Derek Stirling

Personal information
- Born: 5 October 1961 Upper Hutt, New Zealand
- Died: 13 December 2023 (aged 62)
- Batting: Right-handed
- Bowling: Right-arm fast-medium

International information
- National side: New Zealand (1984–1986);
- Test debut (cap 154): 16 November 1984 v Pakistan
- Last Test: 21 August 1986 v England
- ODI debut (cap 47): 31 March 1984 v Sri Lanka
- Last ODI: 7 December 1984 v Pakistan

Domestic team information
- 1981/82–1987/88: Central Districts
- 1988/89–1992/93: Wellington

Career statistics
| Competition | Test | ODI | FC | LA |
| Matches | 6 | 6 | 84 | 65 |
| Runs scored | 108 | 21 | 1,651 | 547 |
| Batting average | 15.42 | 7.00 | 21.72 | 14.39 |
| 100s/50s | 0/0 | 0/0 | 0/5 | 0/0 |
| Top score | 26 | 13* | 75 | 44 |
| Balls bowled | 902 | 246 | 11,644 | 2,840 |
| Wickets | 13 | 6 | 206 | 90 |
| Bowling average | 46.23 | 34.50 | 33.72 | 22.26 |
| 5 wickets in innings | 0 | 0 | 5 | 0 |
| 10 wickets in match | 0 | 0 | 0 | 0 |
| Best bowling | 4/88 | 2/29 | 6/75 | 4/10 |
| Catches/stumpings | 1/– | 3/– | 27/– | 17/– |
- Source: Cricinfo, 16 April 2017

= Derek Stirling =

New Zealand cricketer (1961–2023)

Derek Alexander Stirling (5 October 1961 – 13 December 2023) was a New Zealand cricketer who played in six Test matches and six One Day Internationals from 1984 to 1986.

== Biography ==
A right-arm fast-medium bowler, Stirling made his first-class deut for Central Districts in 1981–82 and his international debut for New Zealand in a One Day International against Sri Lanka on 31 March 1984. His Test debut followed, against Pakistan on 16 November 1984.

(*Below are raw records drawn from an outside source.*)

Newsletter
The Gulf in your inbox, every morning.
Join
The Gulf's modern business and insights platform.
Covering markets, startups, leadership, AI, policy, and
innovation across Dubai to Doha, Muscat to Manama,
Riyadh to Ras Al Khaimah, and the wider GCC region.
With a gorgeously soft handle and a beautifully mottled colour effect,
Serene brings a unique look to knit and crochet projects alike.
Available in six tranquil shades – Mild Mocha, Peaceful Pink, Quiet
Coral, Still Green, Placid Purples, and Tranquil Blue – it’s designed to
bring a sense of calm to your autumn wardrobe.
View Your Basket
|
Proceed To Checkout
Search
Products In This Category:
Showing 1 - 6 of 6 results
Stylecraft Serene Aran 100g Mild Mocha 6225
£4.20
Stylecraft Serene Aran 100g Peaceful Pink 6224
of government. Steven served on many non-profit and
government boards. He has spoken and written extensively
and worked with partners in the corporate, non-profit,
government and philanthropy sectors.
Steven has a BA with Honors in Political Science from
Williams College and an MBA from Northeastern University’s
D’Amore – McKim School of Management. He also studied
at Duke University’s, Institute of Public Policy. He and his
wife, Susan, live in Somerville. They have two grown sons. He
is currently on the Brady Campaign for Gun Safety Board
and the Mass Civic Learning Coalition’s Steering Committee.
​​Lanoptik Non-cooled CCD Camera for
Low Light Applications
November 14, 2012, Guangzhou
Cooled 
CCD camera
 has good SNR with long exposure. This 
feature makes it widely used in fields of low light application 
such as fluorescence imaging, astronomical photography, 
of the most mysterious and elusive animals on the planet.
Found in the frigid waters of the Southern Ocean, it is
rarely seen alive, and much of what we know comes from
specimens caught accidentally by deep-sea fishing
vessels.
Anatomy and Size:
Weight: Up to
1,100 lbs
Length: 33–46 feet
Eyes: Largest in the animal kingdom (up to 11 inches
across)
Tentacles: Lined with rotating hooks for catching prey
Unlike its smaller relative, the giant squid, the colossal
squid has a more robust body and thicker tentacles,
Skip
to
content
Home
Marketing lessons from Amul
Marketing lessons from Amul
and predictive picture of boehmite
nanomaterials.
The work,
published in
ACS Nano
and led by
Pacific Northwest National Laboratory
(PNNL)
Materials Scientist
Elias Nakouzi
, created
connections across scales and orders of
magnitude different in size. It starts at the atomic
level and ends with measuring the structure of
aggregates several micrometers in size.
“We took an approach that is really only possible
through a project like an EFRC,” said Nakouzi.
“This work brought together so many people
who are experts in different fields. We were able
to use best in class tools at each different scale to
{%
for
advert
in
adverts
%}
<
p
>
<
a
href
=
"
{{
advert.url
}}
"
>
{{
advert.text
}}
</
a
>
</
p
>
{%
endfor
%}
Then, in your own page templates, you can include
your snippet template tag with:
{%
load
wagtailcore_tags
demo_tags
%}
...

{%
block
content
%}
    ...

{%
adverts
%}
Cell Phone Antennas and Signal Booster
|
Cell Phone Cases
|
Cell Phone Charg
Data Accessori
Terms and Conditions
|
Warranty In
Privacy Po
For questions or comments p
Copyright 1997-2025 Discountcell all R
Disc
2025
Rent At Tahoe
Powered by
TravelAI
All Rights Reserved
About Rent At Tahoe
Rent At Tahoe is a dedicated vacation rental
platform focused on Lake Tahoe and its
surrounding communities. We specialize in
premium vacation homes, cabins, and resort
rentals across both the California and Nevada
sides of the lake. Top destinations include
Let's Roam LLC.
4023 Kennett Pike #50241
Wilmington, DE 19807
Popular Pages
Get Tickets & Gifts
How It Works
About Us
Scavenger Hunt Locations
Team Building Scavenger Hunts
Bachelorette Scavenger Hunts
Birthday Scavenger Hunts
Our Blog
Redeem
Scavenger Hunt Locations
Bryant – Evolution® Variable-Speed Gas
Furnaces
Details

Stirling also played for Scottish club Stenhousemuir in 1983 and 1984, and for Yorkshire club Menston in 1985 and 1986 and for the Rest of the World XI in Scarborough in 1985.

Stirling and his American wife, Debbie, had three children. For four years from 1998, the family lived Oregon where they worked for and subsequently bought Debbie's mother's temporary staffing company.

Stirling died from cancer on 13 December 2023, at the age of 62.